▶ [TRY IT]
In the records below, some lines contain the word "site". Copy each of them.

▶ [DATA EXTRACTS]
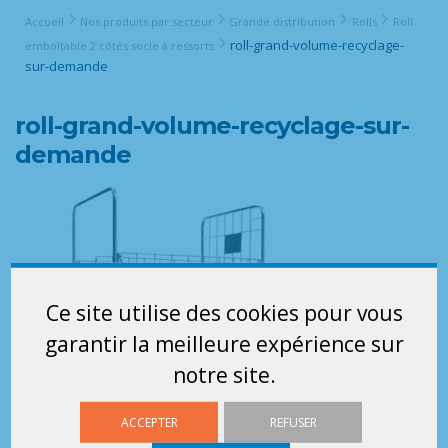
Accueil
Nos produits par secteur
Grande distribution
Rolls
Roll
roll-grand-volume-recyclage-
emboîtable 2 côtés socle à ressorts
sur-demande
roll-grand-volume-recyclage-sur-
demande
Ce site utilise des cookies pour vous
garantir la meilleure expérience sur
notre site.
ACCEPTER
REFUSER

▶ [ANSWER TO THE EXERCISE]
Ce site utilise des cookies pour vous
notre site.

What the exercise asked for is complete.